Incident: Child Mental Health Chatbots Fail to Detect Serious Issues

Published Date: 2018-12-10

Postmortem Analysis
Timeline 1. The software failure incident involving the mental health chatbot apps Wysa and Woebot failing to spot reports of child sexual abuse happened in December 2018 as per the publication date of the article [79245].
System 1. Woebot and Wysa mental health chatbot apps 2. Automated systems designed to flag up serious or dangerous situations 3. Woebot app version prior to the update that introduced an 18+ age limit [79245]
Responsible Organization 1. Woebot Labs - The software failure incident involving the mental health chatbot Woebot was caused by its inability to handle reports of child sexual abuse and other serious issues [79245]. 2. Touchkin - The software failure incident involving the mental health chatbot Wysa was also caused by its shortcomings in recognizing and addressing issues like child sexual abuse, eating disorders, and drug use [79245].
Impacted Organization 1. Children's Commissioner for England [79245] 2. NHS Trust [79245] 3. North East London NHS Foundation Trust [79245] 4. Association of Child Psychotherapists [79245]
Software Causes 1. Lack of capability to handle reports of child sexual abuse, eating disorders, and drug use by the mental health chatbot apps Woebot and Wysa [79245]. 2. Inability to identify and flag serious or dangerous situations such as illegal acts or distress signals by the automated systems of the chatbot apps [79245]. 3. Failure to appropriately respond to messages indicating self-harm, coercive sex, eating disorders, and drug use, showcasing a lack of effective detection and intervention mechanisms [79245].
Non-software Causes 1. Lack of appropriate training or algorithms to detect and handle reports of child sexual abuse, eating disorders, and drug use by the chatbot apps [79245]. 2. Insufficient understanding or appreciation of the severity of the complaints by the chatbot apps, leading to inappropriate responses [79245]. 3. Failure to meet legal requirements and obligations in cases where a young person discloses significant risks of harm to themselves or others [79245].
Impacts 1. The mental health chatbot apps, Wysa and Woebot, failed to properly handle reports of child sexual abuse, eating disorders, and drug use, leading to a lack of appropriate responses and interventions [79245]. 2. The flaws in the chatbots meant that they were not considered "fit for purpose" for use by youngsters, as they were unable to recognize and flag clear breaches of law or safeguarding of children [79245]. 3. Woebot's makers introduced an 18+ age limit for their product, and both apps required updates to improve their responses to serious or dangerous situations [79245]. 4. Despite the shortcomings, the chatbots were able to flag messages suggesting self-harm and direct users to emergency services and helplines [79245].

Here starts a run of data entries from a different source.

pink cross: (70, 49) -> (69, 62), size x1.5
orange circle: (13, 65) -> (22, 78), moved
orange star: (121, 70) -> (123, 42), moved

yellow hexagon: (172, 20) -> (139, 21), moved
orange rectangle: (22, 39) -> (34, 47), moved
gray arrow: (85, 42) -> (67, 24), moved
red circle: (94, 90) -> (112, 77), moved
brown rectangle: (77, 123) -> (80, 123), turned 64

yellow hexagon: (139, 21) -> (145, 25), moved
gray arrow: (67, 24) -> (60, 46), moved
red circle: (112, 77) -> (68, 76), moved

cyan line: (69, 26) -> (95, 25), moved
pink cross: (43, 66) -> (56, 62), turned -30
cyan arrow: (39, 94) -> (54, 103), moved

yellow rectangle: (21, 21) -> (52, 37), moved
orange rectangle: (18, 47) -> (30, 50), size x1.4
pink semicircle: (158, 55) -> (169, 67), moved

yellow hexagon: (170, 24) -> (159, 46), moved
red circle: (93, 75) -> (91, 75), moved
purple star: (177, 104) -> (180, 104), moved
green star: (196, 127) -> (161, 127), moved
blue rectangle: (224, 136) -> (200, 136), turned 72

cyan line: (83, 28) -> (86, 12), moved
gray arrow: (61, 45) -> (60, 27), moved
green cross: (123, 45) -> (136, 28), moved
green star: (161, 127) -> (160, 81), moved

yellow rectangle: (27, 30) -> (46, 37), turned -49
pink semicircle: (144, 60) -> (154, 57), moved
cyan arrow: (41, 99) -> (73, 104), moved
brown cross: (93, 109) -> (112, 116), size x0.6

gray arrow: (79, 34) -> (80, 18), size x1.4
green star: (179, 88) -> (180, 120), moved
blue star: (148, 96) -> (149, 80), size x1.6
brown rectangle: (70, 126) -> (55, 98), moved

Preventions 1. Implementing robust testing procedures specifically focused on handling sensitive and critical issues such as child sexual abuse, eating disorders, and drug use [79245]. 2. Incorporating more advanced natural language processing algorithms to better detect and respond to distress signals in user messages [79245]. 3. Providing continuous training and updates to the chatbot algorithms to improve their ability to recognize and appropriately respond to high-risk situations [79245]. 4. Establishing clear guidelines and protocols for when the chatbots should escalate issues to human intervention, especially in cases of potential harm to users [79245].
Fixes 1. Implementing robust algorithms and machine learning models to better detect and handle reports of child sexual abuse, eating disorders, drug use, and other serious issues [79245]. 2. Conducting thorough testing and clinical trials to ensure the chatbot apps can effectively identify and respond to signs of distress and potential harm [79245]. 3. Updating the chatbot apps with improved responses and features to address the identified shortcomings, such as introducing age limits, enhancing crisis detection capabilities, and providing appropriate guidance for users in crisis situations [79245].

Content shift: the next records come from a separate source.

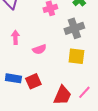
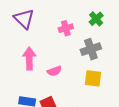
pink arrow: (15, 37) -> (29, 59), size x1.5

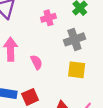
pink semicircle: (54, 71) -> (37, 62), turned -96

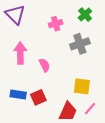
yellow square: (77, 70) -> (82, 86), moved

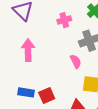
pink semicircle: (45, 65) -> (76, 61), moved

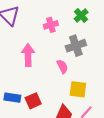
pink arrow: (28, 50) -> (28, 55), moved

References 1. The Children's Commissioner for England [79245] 2. NHS Trust [79245] 3. Woebot's creators [79245] 4. Touchkin, the firm behind Wysa [79245] 5. Association of Child Psychotherapists [79245]

Software Taxonomy of Faults

Category Option Rationale
Recurring one_organization (a) The software failure incident having happened again at one_organization: The incident of software failure has happened again with Woebot, as it required updates after struggling to handle reports of child sexual abuse. The app had been rated suitable for children but failed to recognize and flag clear breaches of law or safeguarding of children. As a result of the probe, Woebot's makers introduced an 18+ age limit for their product [79245]. (b) The software failure incident having happened again at multiple_organization: There is no specific mention in the articles about the software failure incident happening again at multiple organizations.

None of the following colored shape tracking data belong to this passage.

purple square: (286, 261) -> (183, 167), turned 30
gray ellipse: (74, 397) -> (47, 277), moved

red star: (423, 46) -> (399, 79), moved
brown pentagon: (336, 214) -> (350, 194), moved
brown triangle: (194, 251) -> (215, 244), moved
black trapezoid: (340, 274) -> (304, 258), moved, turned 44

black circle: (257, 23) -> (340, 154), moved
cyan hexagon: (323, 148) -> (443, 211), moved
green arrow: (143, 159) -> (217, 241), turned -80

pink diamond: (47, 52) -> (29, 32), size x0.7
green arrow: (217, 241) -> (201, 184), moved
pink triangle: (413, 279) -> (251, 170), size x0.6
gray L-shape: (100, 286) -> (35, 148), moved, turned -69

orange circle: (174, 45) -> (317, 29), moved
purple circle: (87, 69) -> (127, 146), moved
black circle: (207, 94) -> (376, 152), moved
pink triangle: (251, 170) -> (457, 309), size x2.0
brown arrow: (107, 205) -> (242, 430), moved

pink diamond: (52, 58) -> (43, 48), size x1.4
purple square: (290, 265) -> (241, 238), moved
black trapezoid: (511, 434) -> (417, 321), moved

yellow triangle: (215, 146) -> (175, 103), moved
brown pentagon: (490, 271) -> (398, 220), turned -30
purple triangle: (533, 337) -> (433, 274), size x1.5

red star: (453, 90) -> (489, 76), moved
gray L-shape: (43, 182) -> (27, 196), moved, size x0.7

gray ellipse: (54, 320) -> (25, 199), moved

Phase (Design/Operation) design, operation (a) The software failure incident related to the design phase is evident in the articles. The chatbot apps, Woebot and Wysa, failed to properly handle reports of child sexual abuse, eating disorders, and drug use. Despite being rated suitable for children, these apps did not recognize and flag clear breaches of law or safeguarding of children, indicating a design flaw in their systems [79245]. (b) The software failure incident related to the operation phase is also apparent in the articles. Both Woebot and Wysa, designed to assist with mental health issues, failed to appropriately respond to serious situations such as reports of child sexual abuse, self-harm, eating disorders, and drug use. The operational failure was highlighted by the apps' inability to provide adequate responses and interventions when faced with distressing messages from users [79245].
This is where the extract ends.